🤖 AI Summary
This work addresses the growing susceptibility of digital circuits to soft errors at advanced technology nodes, where traditional full-chip hardening incurs prohibitive overhead and existing selective approaches rely on time-consuming simulations and manual intervention, hindering efficient reliability optimization at the RTL stage. To overcome these limitations, the paper proposes FT-Pilot, a novel framework that for the first time integrates graph neural networks (GNNs) and large language models (LLMs) within an end-to-end automated pipeline. Leveraging dual knowledge-base retrieval-augmented generation (RAG) and an automatic repair mechanism, FT-Pilot enables seamless identification of vulnerable modules and synthesis of fault-tolerant RTL code. Experimental results across multiple benchmark circuits demonstrate that the framework automatically generates syntactically correct, functionally accurate, and synthesizable hardened RTL, significantly reducing output error rates and validating the feasibility of left-shifting reliability optimization to early design phases.
📝 Abstract
As integrated circuit technologies continue to scale toward advanced process nodes, the continual reduction in node capacitance and supply voltage has made digital systems increasingly vulnerable to soft errors. Although traditional full-chip hardening methods can improve reliability, they often incur unacceptable area and power overhead, making selective hardening a more practical engineering solution.
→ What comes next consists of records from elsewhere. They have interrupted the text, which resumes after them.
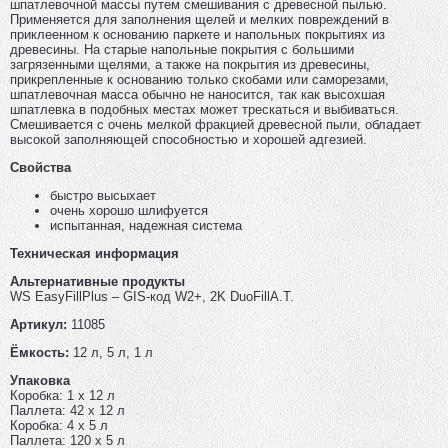
шпатлевочной массы путем смешивания с древесной пылью.
Применяется для заполнения щелей и мелких повреждений в
приклеенном к основанию паркете и напольных покрытиях из
древесины. На старые напольные покрытия с большими
загрязенными щелями, а также на покрытия из древесины,
прикрепленные к основанию только скобами или саморезами,
шпатлевочная масса обычно не наносится, так как высохшая
шпатлевка в подобных местах может трескаться и выбиваться.
Смешивается с очень мелкой фракцией древесной пыли, обладает
высокой заполняющей способностью и хорошей адгезией.
Свойства
быстро высыхает
очень хорошо шлифуется
испытанная, надежная система
Техническая информация
Альтернативные продукты
WS EasyFillPlus – GIS-код W2+, 2K DuoFillA.T.
Артикул:
11085
Ёмкость:
12 л, 5 л, 1 л
Упаковка
Коробка: 1 x 12 л
Паллета: 42 x 12 л
Коробка: 4 x 5 л
Паллета: 120 x 5 л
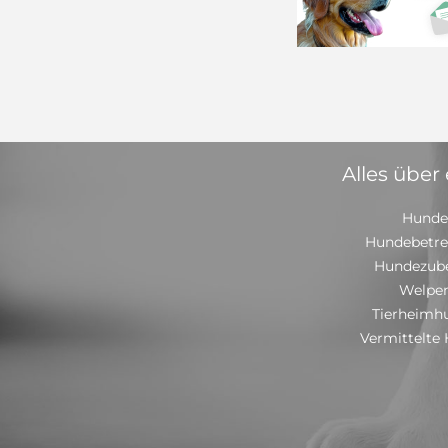
Alles über
Hunde
Hundebetr
Hundezub
Welpe
Tierheimh
Vermittelte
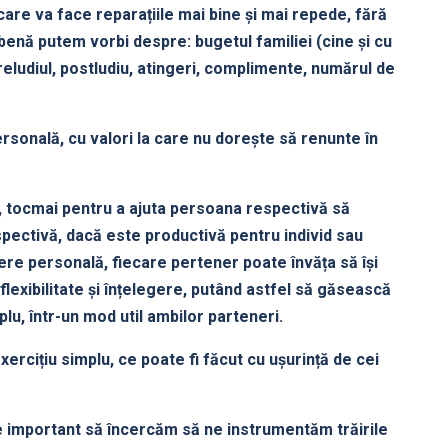
care va face reparațiile mai bine și mai repede, fără
enă putem vorbi despre: bugetul familiei (cine și cu
 preludiul, postludiu, atingeri, complimente, numărul de
ersonală, cu valori la care nu dorește să renunte în
l, tocmai pentru a ajuta persoana respectivă să
spectivă, dacă este productivă pentru individ sau
iere personală, fiecare pertener poate învăța să își
lexibilitate și înțelegere, putând astfel să găsească
lu, într-un mod util ambilor parteneri.
ercițiu simplu, ce poate fi făcut cu ușurință de cei
e important să încercăm să ne instrumentăm trăirile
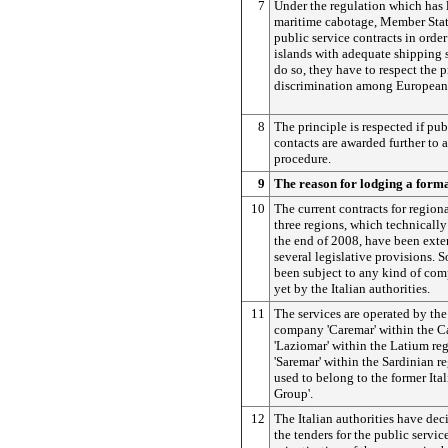
7
Under the regulation which has 
maritime cabotage, Member Sta
public service contracts in order
islands with adequate shipping s
do so, they have to respect the p
discrimination among European
8
The principle is respected if pub
contacts are awarded further to 
procedure.
9
The reason for lodging a form
10
The current contracts for regiona
three regions, which technically
the end of 2008, have been ext
several legislative provisions. S
been subject to any kind of com
yet by the Italian authorities.
11
The services are operated by th
company 'Caremar' within the C
'Laziomar' within the Latium re
'Saremar' within the Sardinian re
used to belong to the former Ital
Group'.
12
The Italian authorities have de
the tenders for the public servic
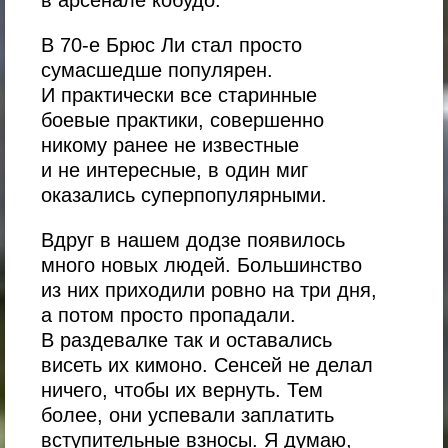
В 70-е Брюс Ли стал просто
сумасшедше популярен.
И практически все старинные
боевые практики, совершенно
никому ранее не известные
и не интересные, в один миг
оказались суперпопулярными.
Вдруг в нашем додзе появилось
много новых людей. Большинство
из них приходили ровно на три дня,
а потом просто пропадали.
В раздевалке так и оставались
висеть их кимоно. Сенсей не делал
ничего, чтобы их вернуть. Тем
более, они успевали заплатить
вступительные взносы. Я думаю,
However, existing approaches typically rely on time-consuming fault-injection simulation to determine hardening locations through vulnerability analysis, and still depend heavily on manual strategy selection and RTL modification during the hardening stage, making them ill-suited for efficient automated reliability optimization at early design stages. To address these challenges, this paper proposes FT-Pilot, a GNN-guided LLM framework for automatic RTL soft-error hardening. The framework first employs a GNN to identify critical vulnerable assets directly at the RTL level, and then introduces an LLM-driven rewriting engine composed of an analyzer and a rewriter, which performs RTL-level fault-tolerant code rewriting with the support of dual-knowledge-base retrieval-augmented generation and an automatic repair mechanism. Experimental results show that the proposed framework can automatically generate hardened RTL designs that are syntactically correct, functionally correct, and synthesizable across multiple benchmark circuits, while significantly reducing output error rates under soft-error scenarios. This work provides a practical automated path toward shift-left reliability optimization at the RTL level.